Pero si no es un sitio de descargas ¿qué es Taringa!? El argentino lo describe como una comunidad virtual, o más bien una red de comunidades virtuales que comparten contenidos que tienen cierto valor.

"Nuestro eslogan es `inteligencia colectiva` y el concepto es que cuando uno tiene algo lo comparte en Taringa! y cuando uno necesita algo lo busca en el sitio", explica.

Esa identidad hizo, por ejemplo, que el uruguayo Federico Álvarez diera a conocer su cortometraje "Ataque de Pánico" de forma masiva. El video, en el que Montevideo es invadido por extraterrestres, fue publicado en YouTube pero no fue hasta que lo compartieron en Taringa! en que se volvió masivo.

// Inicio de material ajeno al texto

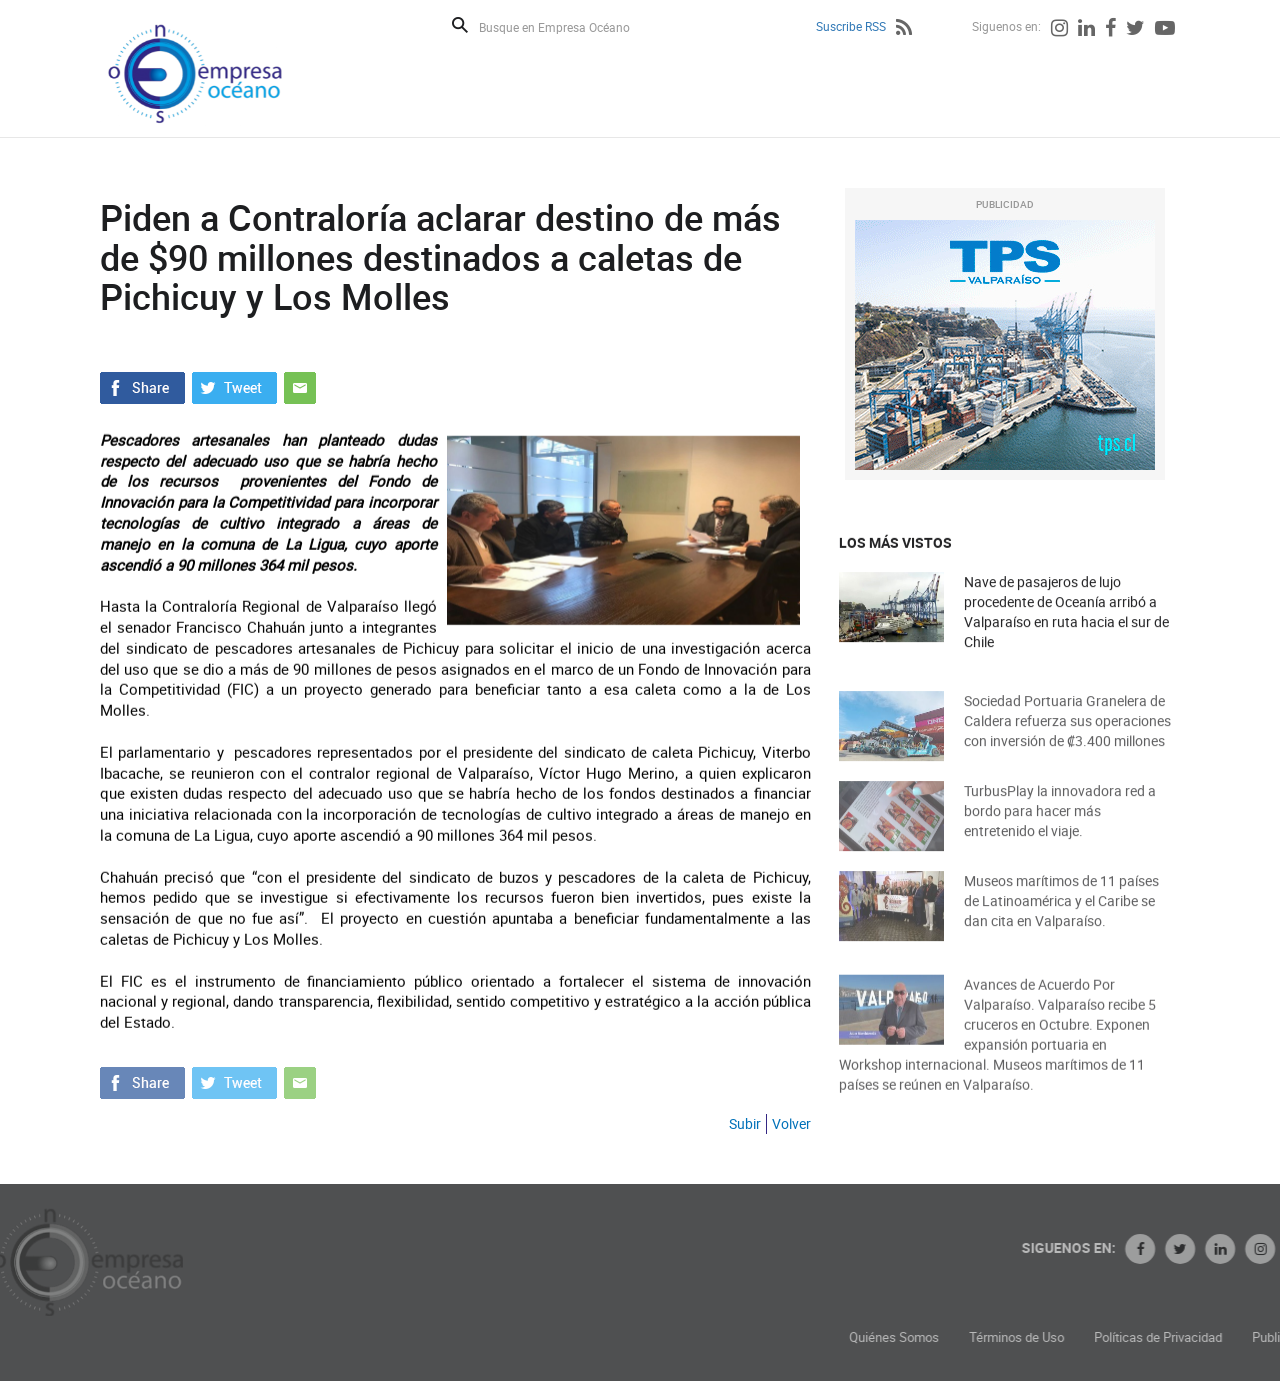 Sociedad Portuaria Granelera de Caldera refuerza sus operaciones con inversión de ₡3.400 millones (1067, 733)
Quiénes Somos (990, 1337)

La historia terminó en un contrato con Hollywood.

Del mismo modo, si uno tiene un contenido que quiere difundir, dice Botbol, o quiere escribir sobre determinado tema puede crearse un blog y tratar de difundirlo entre sus amigos de Facebook y seguidores de Twitter, pero, es difícil que se haga masivo. Publicarlo en Taringa!, asegura, es una vidriera para que miles de personas lo vean y, si lo consideran valioso, lo repliquen.

Otro de los casos representativos de este "espíritu" fue el de un joven que en 2008 encontró a su padre gracias a un post que publicó en el sitio digital con el título "Busco a mi papá Gonzalo Pasos", los miembros de la red fueron aportando datos y pudieron encontrarse.

Ese es el perfil que Botbol y su equipo quieren promover para ser cada vez más un sitio social y cada vez menos un espacio asociado a la piratería.

Lanzarán un sello junto con Warner
Cuestionados durante mucho tiempo por decenas de músicos que veían cómo las personas descargaban las canciones sin pagar nada desde las páginas que compartían usuarios de Taringa!, hoy el portal tiene una sección específica para que los autores compartan sus creaciones. Según Hernán Botbol, uno de los empresarios detrás del portal, Taringa! Music reúne hoy a más de 2.000 músicos y sus producciones.

Sobre aquellos primeros años, el empresario reflexiona y dice que para muchas personas de América Latina su sitio fue un medio para acceder a canciones que solo consumían personas con recursos o que vivían en los países desarrollados. Para él, el concepto de compartir la música cambió y ya no hay autores que vean la web como un sitio en el que pierden dinero sino todo lo contrario.

Desde esta posición, se aprestan a lanzar 432 Mhz un sello editorial junto a Warner, en el cual músicos que hayan tenido internet como plataforma para dar a conocer sus canciones puedan salir al mercado tradicional. Así, transitarían el camino inverso y convertirían en producciones comerciales lo que surgió en la red de redes.